Effective delivery of mRNA or small molecule drugs to the brain is a significant challenge in developing treatment for acute ischemic stroke (AIS). To address the problem, we have developed targeted nanomedicine to increase drug concentrations in endothelial cells of the blood-brain barrier (BBB) of the injured brain. Inflammation during ischemic stroke causes continuous neuronal death and an increase in the infarct volume. To enable targeted delivery to the inflamed BBB, we conjugated lipid nanocarriers (NCs) with antibodies that bind cell adhesion molecules expressed at the BBB. In the transient middle cerebral artery occlusion mouse model, NCs targeted to vascular cellular adhesion molecule-1 (VCAM) achieved the highest level of brain delivery, nearly two orders of magnitude higher than untargeted ones.
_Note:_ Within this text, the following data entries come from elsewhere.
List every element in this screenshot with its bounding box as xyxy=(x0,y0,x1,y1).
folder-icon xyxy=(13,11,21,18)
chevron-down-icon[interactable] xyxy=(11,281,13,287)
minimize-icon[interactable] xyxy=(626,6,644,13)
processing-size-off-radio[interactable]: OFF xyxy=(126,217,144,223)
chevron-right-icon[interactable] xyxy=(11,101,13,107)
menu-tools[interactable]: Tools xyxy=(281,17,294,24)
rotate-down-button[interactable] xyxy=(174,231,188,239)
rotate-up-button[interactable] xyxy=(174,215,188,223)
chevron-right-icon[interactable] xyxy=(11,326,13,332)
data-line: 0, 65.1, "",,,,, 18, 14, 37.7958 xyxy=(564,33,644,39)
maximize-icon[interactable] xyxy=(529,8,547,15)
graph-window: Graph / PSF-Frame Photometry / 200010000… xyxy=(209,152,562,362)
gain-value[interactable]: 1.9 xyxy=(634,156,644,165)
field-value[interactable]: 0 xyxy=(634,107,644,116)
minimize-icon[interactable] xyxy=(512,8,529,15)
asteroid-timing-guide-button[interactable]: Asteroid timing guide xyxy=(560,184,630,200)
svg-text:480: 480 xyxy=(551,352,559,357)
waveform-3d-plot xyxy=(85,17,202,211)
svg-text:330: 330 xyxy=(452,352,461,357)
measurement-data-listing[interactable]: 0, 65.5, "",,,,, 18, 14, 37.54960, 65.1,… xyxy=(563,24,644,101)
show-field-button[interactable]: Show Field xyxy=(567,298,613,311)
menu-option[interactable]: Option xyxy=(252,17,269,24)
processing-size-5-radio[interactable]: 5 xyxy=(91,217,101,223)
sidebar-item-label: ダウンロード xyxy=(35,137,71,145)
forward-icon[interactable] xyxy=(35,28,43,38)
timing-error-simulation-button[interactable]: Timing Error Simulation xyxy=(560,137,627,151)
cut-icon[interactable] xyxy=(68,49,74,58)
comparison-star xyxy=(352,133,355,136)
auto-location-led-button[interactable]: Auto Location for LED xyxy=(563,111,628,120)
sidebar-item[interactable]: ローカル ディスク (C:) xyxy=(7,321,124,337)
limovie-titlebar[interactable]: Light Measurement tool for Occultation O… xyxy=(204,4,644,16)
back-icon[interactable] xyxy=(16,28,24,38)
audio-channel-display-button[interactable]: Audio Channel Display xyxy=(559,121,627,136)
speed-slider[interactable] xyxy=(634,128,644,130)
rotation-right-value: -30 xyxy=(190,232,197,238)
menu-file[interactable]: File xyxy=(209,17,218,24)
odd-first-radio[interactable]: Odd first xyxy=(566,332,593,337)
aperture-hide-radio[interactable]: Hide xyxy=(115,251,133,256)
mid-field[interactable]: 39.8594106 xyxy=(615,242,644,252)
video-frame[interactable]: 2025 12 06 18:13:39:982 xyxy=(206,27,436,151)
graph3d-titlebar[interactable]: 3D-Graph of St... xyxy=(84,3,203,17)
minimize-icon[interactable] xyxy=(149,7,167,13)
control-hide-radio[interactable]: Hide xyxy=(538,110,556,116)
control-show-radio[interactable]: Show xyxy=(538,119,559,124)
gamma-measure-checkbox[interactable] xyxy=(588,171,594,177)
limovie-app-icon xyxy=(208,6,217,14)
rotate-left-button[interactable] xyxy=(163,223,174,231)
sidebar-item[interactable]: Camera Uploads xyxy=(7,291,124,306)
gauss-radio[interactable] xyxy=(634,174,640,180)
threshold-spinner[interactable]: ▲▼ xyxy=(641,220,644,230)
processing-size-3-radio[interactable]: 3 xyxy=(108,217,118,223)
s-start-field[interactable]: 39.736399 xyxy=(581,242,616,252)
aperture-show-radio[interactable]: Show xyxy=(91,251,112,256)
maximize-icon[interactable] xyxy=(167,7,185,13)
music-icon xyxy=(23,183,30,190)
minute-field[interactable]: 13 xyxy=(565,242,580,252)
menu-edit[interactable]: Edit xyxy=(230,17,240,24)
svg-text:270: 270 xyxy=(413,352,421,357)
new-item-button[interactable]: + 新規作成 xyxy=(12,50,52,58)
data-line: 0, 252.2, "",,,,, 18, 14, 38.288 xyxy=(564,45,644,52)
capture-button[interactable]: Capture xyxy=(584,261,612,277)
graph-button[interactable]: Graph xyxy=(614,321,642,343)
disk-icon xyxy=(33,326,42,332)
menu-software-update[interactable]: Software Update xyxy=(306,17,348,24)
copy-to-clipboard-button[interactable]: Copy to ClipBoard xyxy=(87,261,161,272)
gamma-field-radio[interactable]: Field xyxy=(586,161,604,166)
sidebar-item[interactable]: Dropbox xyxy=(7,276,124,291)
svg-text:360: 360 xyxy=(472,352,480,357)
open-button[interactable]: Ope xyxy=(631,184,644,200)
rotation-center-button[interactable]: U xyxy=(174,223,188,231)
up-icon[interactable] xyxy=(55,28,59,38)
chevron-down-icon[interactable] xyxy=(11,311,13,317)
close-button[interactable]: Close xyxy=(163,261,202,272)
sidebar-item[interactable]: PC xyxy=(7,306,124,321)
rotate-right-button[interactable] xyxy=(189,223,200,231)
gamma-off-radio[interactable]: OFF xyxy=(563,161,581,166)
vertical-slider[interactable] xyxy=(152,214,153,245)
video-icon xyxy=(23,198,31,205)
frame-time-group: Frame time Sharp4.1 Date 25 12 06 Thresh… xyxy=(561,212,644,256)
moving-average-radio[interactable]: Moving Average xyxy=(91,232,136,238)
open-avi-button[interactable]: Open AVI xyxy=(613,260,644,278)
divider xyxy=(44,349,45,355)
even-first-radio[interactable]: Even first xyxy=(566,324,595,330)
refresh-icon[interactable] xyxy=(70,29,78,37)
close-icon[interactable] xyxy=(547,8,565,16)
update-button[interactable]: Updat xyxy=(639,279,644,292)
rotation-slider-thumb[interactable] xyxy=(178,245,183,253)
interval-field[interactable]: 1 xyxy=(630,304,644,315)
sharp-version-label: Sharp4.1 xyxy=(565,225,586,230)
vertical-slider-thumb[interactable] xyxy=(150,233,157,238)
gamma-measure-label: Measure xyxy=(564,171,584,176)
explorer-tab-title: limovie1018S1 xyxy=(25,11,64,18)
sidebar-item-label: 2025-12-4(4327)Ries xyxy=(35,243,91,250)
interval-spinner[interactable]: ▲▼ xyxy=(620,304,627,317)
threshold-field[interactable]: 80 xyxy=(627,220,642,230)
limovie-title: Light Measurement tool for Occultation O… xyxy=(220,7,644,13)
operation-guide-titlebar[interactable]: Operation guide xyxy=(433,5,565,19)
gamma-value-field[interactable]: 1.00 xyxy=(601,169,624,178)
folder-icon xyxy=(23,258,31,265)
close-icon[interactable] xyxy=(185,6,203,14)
VCAM-targeted lipid nanoparticles with luciferase-encoding mRNA and Cre-recombinase showed selective expression in the ischemic brain. Anti-inflammatory drugs administered intravenously after ischemic stroke reduced cerebral infarct volume by 62% (interleukin-10 mRNA) or 35% (dexamethasone) only when they were encapsulated in VCAM-targeted NCs. Thus, VCAM-targeted lipid NCs represent a new platform for strongly concentrating drugs within the compromised BBB of penumbra, thereby ameliorating AIS.
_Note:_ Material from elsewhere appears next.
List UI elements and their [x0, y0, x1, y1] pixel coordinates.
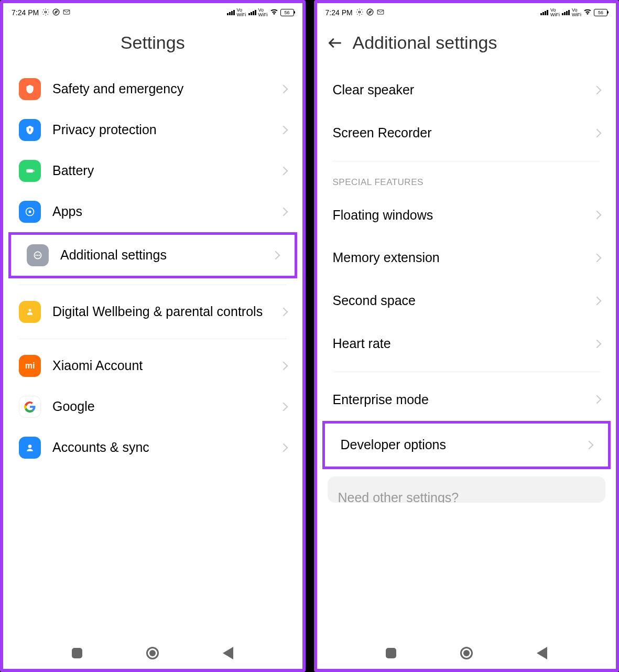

Engineered Dual Antioxidant Enzyme Complexes Targeting ICAM-1 on Brain Endothelium Reduce Brain Injury-Associated Neuroinflammation.
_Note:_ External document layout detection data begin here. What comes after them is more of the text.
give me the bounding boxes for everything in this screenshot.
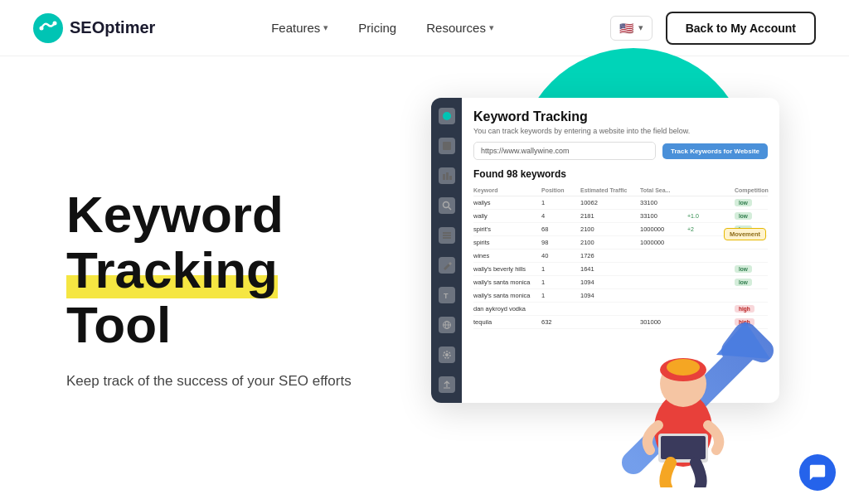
svg-point-26 (667, 359, 700, 376)
keyword-search-bar: https://www.wallywine.com Track Keywords… (473, 142, 768, 160)
svg-rect-5 (443, 174, 445, 180)
col-traffic: Estimated Traffic (580, 187, 638, 193)
svg-rect-7 (449, 176, 452, 180)
svg-point-8 (443, 202, 449, 208)
header-right: 🇺🇸 ▾ Back to My Account (610, 12, 816, 45)
flag-icon: 🇺🇸 (619, 22, 633, 35)
col-total: Total Sea... (640, 187, 686, 193)
logo-icon (33, 13, 63, 43)
table-header-row: Keyword Position Estimated Traffic Total… (473, 185, 768, 196)
track-button[interactable]: Track Keywords for Website (662, 143, 768, 159)
svg-point-3 (443, 112, 451, 120)
sidebar-t-icon: T (439, 287, 455, 303)
sidebar-pen-icon (439, 257, 455, 274)
header: SEOptimer Features ▾ Pricing Resources ▾… (0, 0, 849, 56)
table-row: wally's santa monica 1 1094 (473, 289, 768, 303)
logo-text: SEOptimer (70, 18, 155, 37)
card-title: Keyword Tracking (473, 109, 768, 124)
back-to-account-button[interactable]: Back to My Account (666, 12, 816, 45)
chat-bubble-button[interactable] (799, 454, 836, 491)
col-keyword: Keyword (473, 187, 540, 193)
sidebar-gear-icon (439, 346, 455, 363)
nav-features[interactable]: Features ▾ (260, 14, 340, 41)
card-subtitle: You can track keywords by entering a web… (473, 127, 768, 135)
table-row: wally 4 2181 33100 +1.0 low (473, 210, 768, 223)
website-input[interactable]: https://www.wallywine.com (473, 142, 656, 160)
svg-rect-25 (661, 436, 706, 459)
table-row: wally's santa monica 1 1094 low (473, 276, 768, 289)
character-illustration (617, 322, 750, 487)
chevron-down-icon: ▾ (638, 22, 643, 33)
main-nav: Features ▾ Pricing Resources ▾ (260, 14, 506, 41)
svg-rect-10 (443, 232, 451, 234)
sidebar-chart-icon (439, 167, 455, 184)
svg-point-17 (445, 353, 449, 356)
table-row: wally's beverly hills 1 1641 low (473, 263, 768, 276)
svg-line-9 (449, 207, 451, 210)
hero-title: Keyword Tracking Tool (66, 187, 415, 354)
table-row: wines 40 1726 (473, 250, 768, 263)
sidebar-logo-icon (439, 108, 455, 124)
logo[interactable]: SEOptimer (33, 13, 155, 43)
svg-point-0 (33, 13, 63, 43)
col-movement (687, 187, 733, 193)
sidebar-bar-icon (439, 227, 455, 244)
hero-subtitle: Keep track of the success of your SEO ef… (66, 373, 415, 390)
nav-pricing[interactable]: Pricing (347, 14, 408, 41)
card-sidebar: T (431, 98, 462, 403)
svg-rect-4 (443, 142, 451, 150)
col-position: Position (541, 187, 579, 193)
sidebar-search-icon (439, 197, 455, 214)
svg-point-1 (40, 26, 44, 30)
hero-right: T Keyword Tracking You can track keyword… (415, 73, 799, 504)
hero-section: Keyword Tracking Tool Keep track of the … (0, 56, 849, 504)
keywords-table: Keyword Position Estimated Traffic Total… (473, 185, 768, 329)
svg-rect-6 (446, 172, 449, 180)
chevron-down-icon: ▾ (323, 22, 328, 33)
language-selector[interactable]: 🇺🇸 ▾ (610, 16, 653, 41)
chevron-down-icon: ▾ (489, 22, 494, 33)
hero-left: Keyword Tracking Tool Keep track of the … (66, 187, 415, 390)
sidebar-upload-icon (439, 376, 455, 393)
nav-resources[interactable]: Resources ▾ (415, 14, 506, 41)
table-row: wallys 1 10062 33100 low (473, 196, 768, 210)
chat-icon (808, 463, 827, 482)
svg-text:T: T (444, 292, 449, 300)
sidebar-edit-icon (439, 138, 455, 154)
movement-badge: Movement (724, 228, 766, 240)
svg-point-2 (53, 21, 57, 25)
found-keywords-count: Found 98 keywords (473, 168, 768, 180)
svg-rect-12 (443, 237, 451, 239)
col-competition: Competition (735, 187, 768, 193)
sidebar-globe-icon (439, 317, 455, 333)
svg-rect-11 (443, 235, 451, 236)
The neuroinflammatory cascade triggered by traumatic brain injury (TBI) represents a clinically important point for therapeutic intervention. Neuroinflammation generates oxidative stress in the form of high-energy reactive oxygen and nitrogen species, which are key mediators of TBI pathology. The role of the blood-brain barrier (BBB) is essential for proper neuronal function and is vulnerable to oxidative stress. Results herein explore the notion that attenuating oxidative stress at the vasculature after TBI may result in improved BBB integrity and neuroprotection. Utilizing amino-chemistry, a biological construct (designated "dual conjugate" for short) was generated by covalently binding two antioxidant enzymes (superoxide dismutase 1 (SOD-1) and catalase (CAT)) to antibodies specific for ICAM-1. Bioengineering of the conjugate preserved its targeting and enzymatic functions, as evaluated by real-time bioenergetic measurements (via the Seahorse-XF platform), in brain endothelial cells exposed to increasing concentrations of hydrogen peroxide or a superoxide anion donor. Results showed that the dual conjugate effectively mitigated the mitochondrial stress due to oxidative damage. Furthermore, dual conjugate administration also improved BBB and endothelial protection under oxidative insult in an in vitro model of TBI utilizing a software-controlled stretching device that induces a 20% in mechanical strain on the endothelial cells. Additionally, the dual conjugate was also effective in reducing indices of neuroinflammation in a controlled cortical impact (CCI)-TBI animal model. Thus, these studies provide proof of concept that targeted dual antioxidant biologicals may offer a means to regulate oxidative stress-associated cellular damage during neurotrauma.

Physiologically based modeling of LNP-mediated delivery of mRNA in the vascular system.

RNA therapeutics are an emerging, powerful class of drugs with potential applications in a wide range of disorders. A central challenge in their development is the lack of clear pharmacokinetic (PK)-pharmacodynamic relationship, in part due to the significant delay between the kinetics of RNA delivery and the onset of pharmacologic response. To bridge this gap, we have developed a physiologically based PK/pharmacodynamic model for systemically administered mRNA-containing lipid nanoparticles (LNPs) in mice. This model accounts for the physiologic determinants of mRNA delivery, active targeting in the vasculature, and differential transgene expression based on nanoparticle coating. The model was able to well-characterize the blood and tissue PKs of LNPs, as well as the kinetics of tissue luciferase expression measured by ex vivo activity in organ homogenates and bioluminescence imaging in intact organs. The predictive capabilities of the model were validated using a formulation targeted to intercellular adhesion molecule-1 and the model predicted nanoparticle delivery and luciferase expression within a 2-fold error for all organs. This modeling platform represents an initial strategy that can be expanded upon and utilized to predict the in vivo behavior of RNA-containing LNPs developed for an array of conditions and across species.